Problem details: Within the listing that follows, reproduce exactly the lines starting at the line with "Truth In Savings Disclosure (489, 2324)" and ending at the line with "DOWNLOADS (538, 141)", inclusive, and only those. Pictures are dropped.

**********

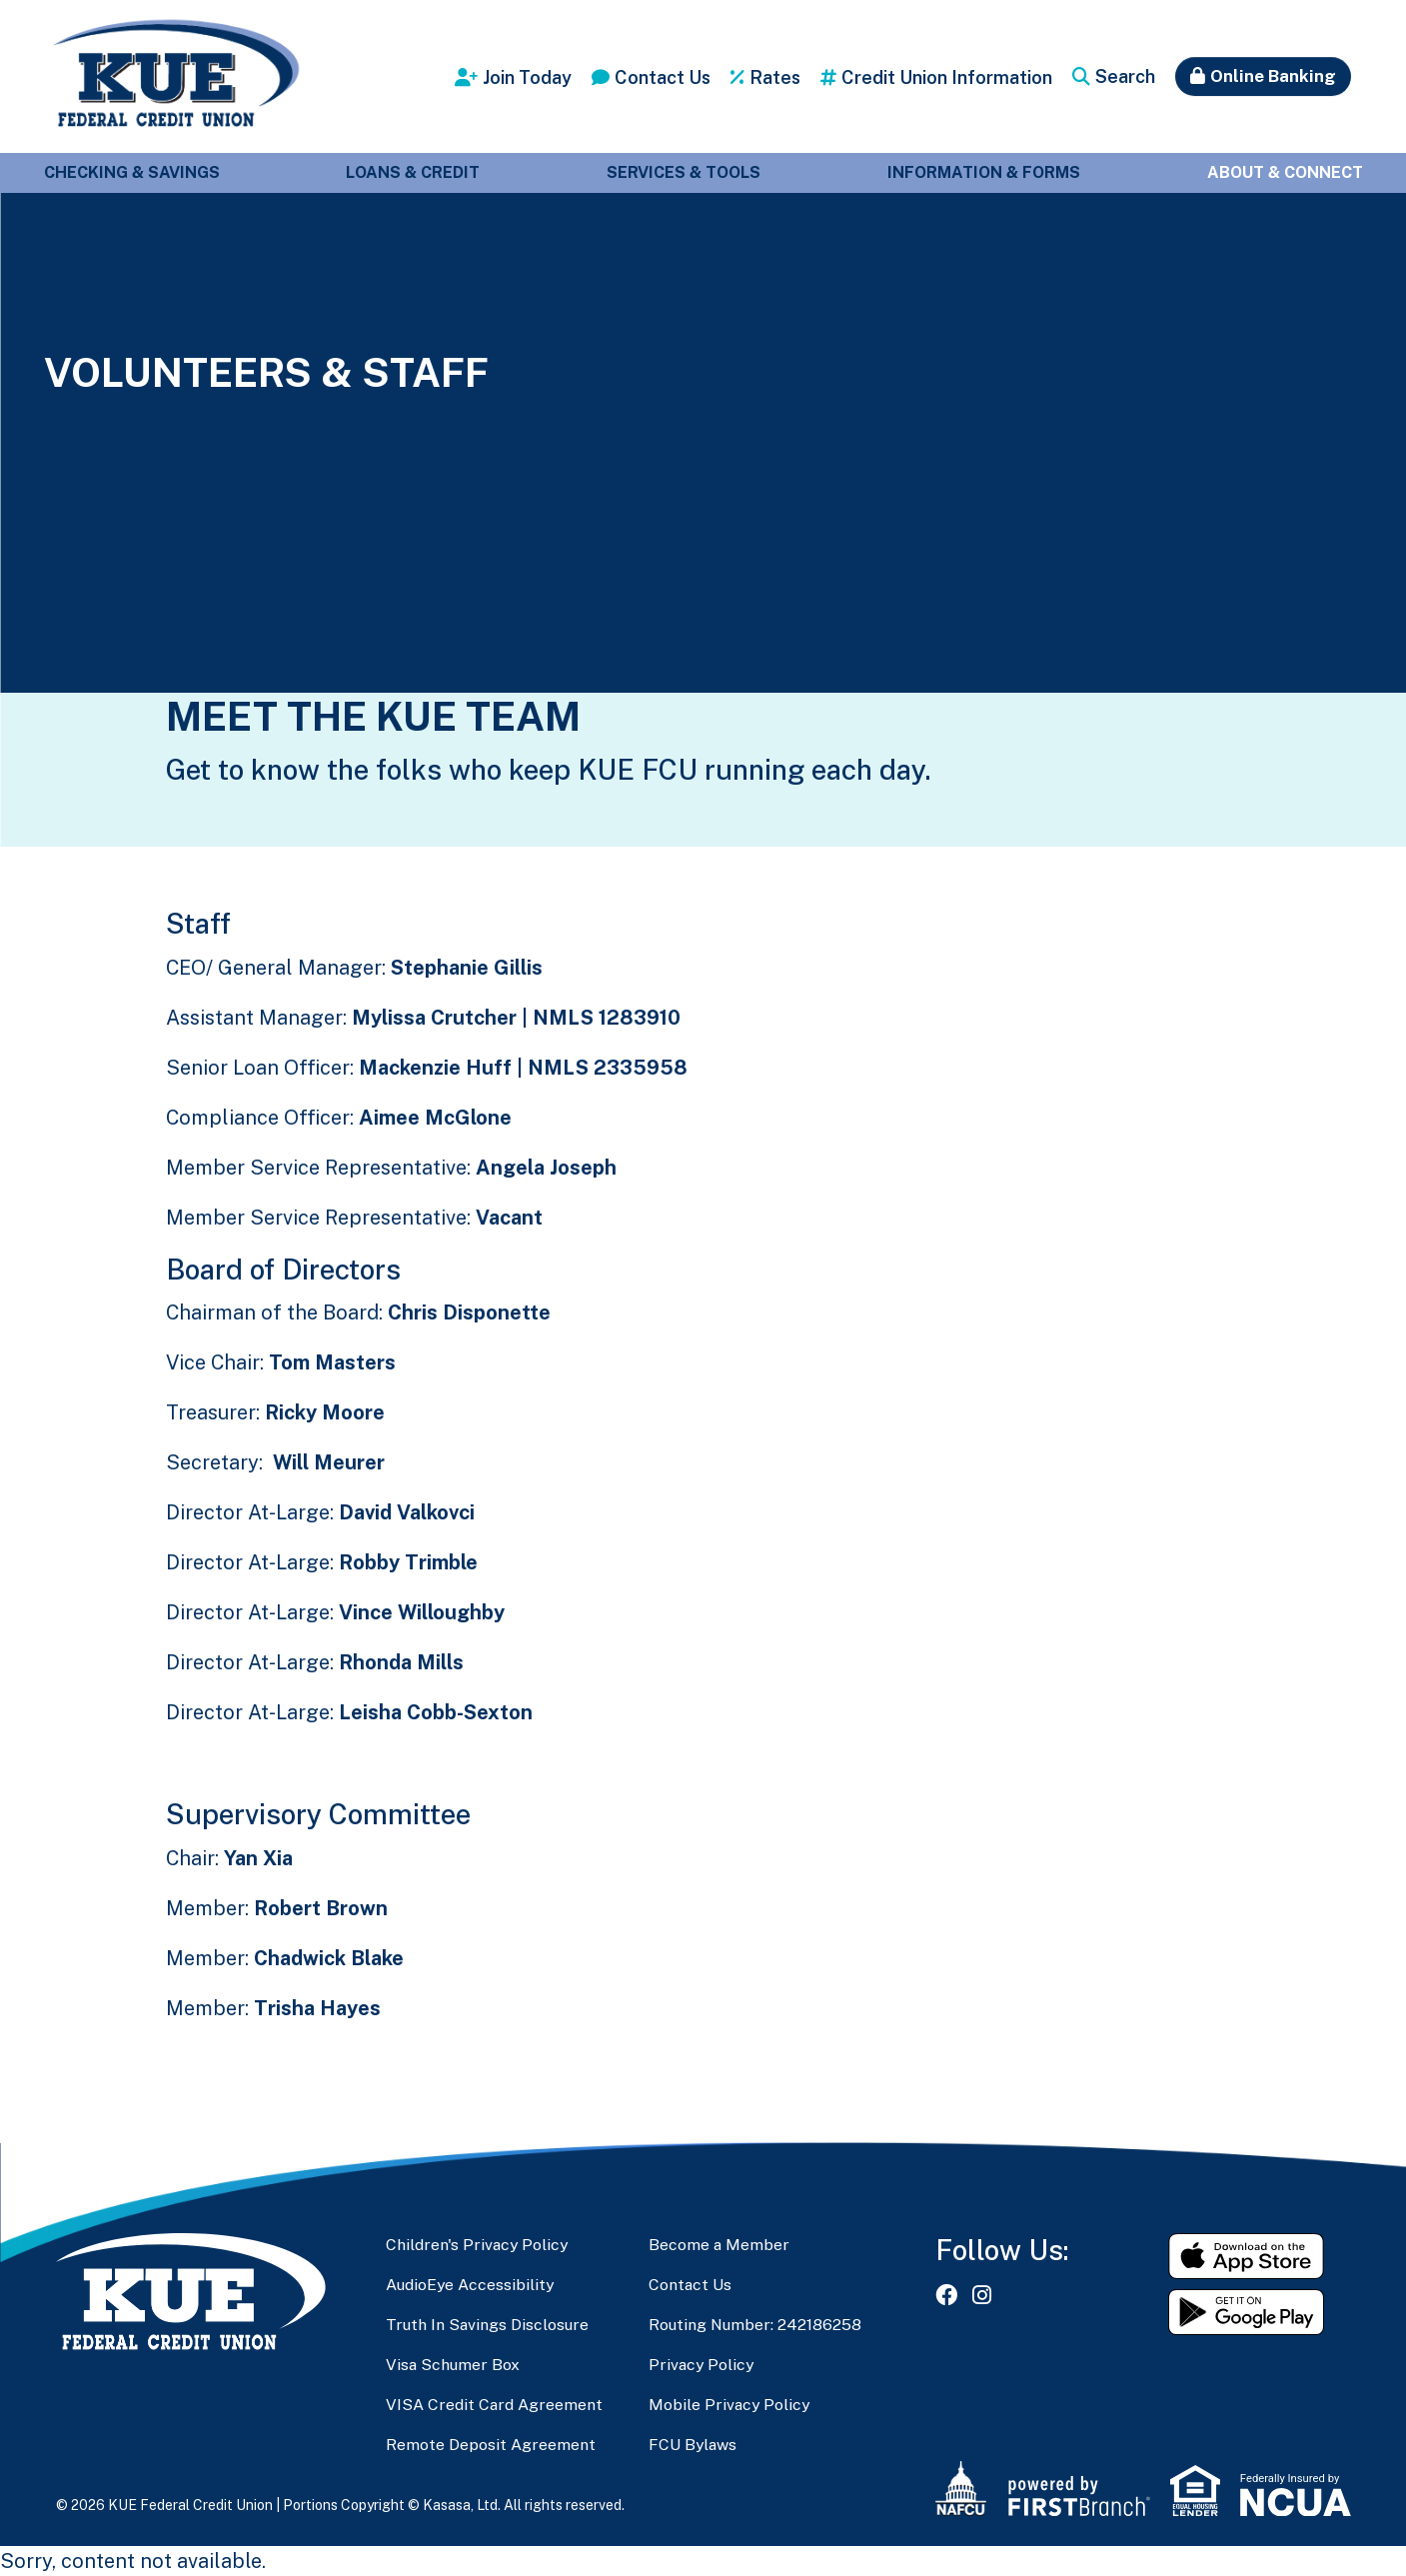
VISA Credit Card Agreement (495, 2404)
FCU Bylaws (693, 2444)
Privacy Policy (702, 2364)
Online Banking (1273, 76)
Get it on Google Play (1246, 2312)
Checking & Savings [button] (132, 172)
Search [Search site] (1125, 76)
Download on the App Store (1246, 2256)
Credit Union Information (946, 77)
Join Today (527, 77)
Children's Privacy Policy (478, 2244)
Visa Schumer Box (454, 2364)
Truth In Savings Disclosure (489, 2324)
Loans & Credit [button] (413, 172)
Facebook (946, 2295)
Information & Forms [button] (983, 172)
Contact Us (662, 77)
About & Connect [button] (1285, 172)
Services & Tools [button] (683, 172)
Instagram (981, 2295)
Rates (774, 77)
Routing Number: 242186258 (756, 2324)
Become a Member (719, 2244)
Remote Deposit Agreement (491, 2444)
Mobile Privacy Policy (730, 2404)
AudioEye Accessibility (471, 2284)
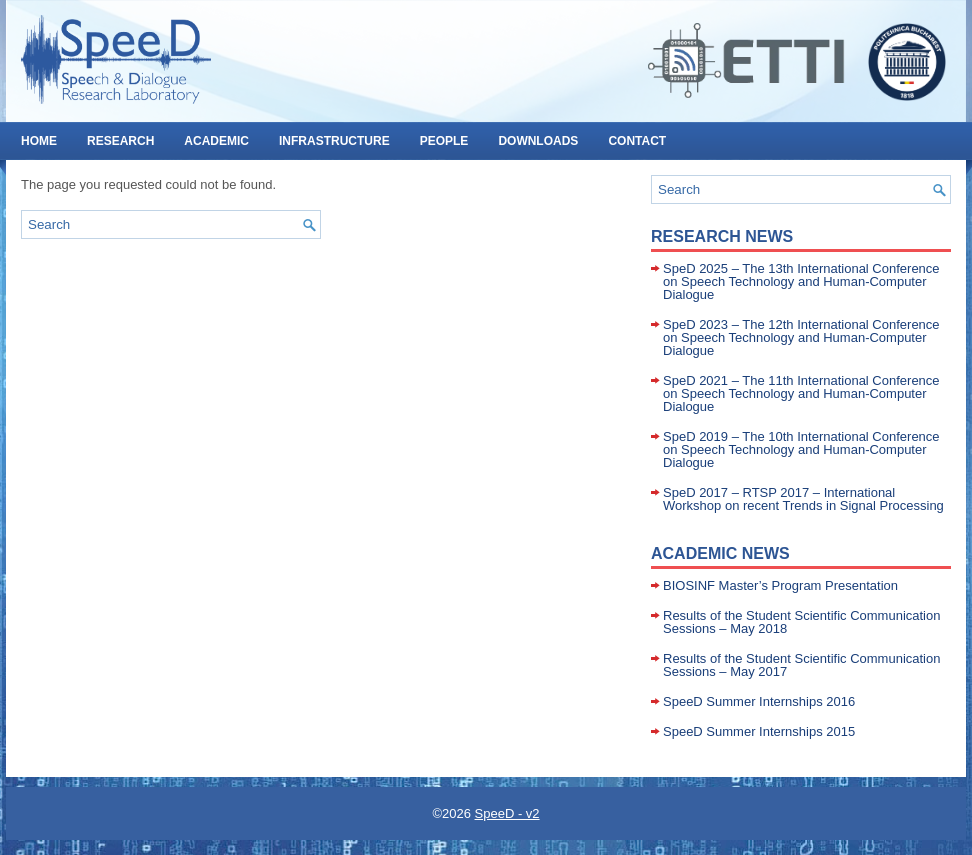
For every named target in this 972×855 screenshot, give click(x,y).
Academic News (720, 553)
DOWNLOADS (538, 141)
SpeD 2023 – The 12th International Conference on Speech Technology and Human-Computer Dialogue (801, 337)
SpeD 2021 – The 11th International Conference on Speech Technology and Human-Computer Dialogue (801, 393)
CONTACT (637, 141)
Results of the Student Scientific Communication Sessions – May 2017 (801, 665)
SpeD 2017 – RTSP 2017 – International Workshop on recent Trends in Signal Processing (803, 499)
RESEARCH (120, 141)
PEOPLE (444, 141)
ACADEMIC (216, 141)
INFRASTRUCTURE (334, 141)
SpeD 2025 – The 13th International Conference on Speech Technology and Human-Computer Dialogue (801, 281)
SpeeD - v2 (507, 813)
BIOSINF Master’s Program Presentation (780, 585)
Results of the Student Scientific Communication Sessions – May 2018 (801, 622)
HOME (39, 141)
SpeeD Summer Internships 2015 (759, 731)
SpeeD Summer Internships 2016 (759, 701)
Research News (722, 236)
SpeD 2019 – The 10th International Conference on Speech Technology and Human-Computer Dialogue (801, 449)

**********

Solution:
Truth In Savings Disclosure (489, 2324)
Loans & Credit [button] (413, 172)
Facebook (946, 2295)
Information & Forms [button] (983, 172)
Contact Us (662, 77)
About & Connect [button] (1285, 172)
Services & Tools [button] (683, 172)
Instagram (981, 2295)
Rates (774, 77)
Routing Number: 242186258 (756, 2324)
Become a Member (719, 2244)
Remote Deposit Agreement (491, 2444)
Mobile Privacy Policy (730, 2404)
AudioEye Accessibility (471, 2284)
For every named target in this 972×855 screenshot, give click(x,y).
Academic News (720, 553)
DOWNLOADS (538, 141)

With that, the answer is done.